» **TASK INSTRUCTIONS**
From the records below, state how many lines include the word "распределительный", giving only that number.

» **INFORMATION SUPPLIED**
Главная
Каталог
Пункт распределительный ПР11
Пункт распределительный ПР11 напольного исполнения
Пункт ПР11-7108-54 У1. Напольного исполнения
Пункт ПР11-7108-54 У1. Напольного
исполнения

» **TASK SOLUTION**
2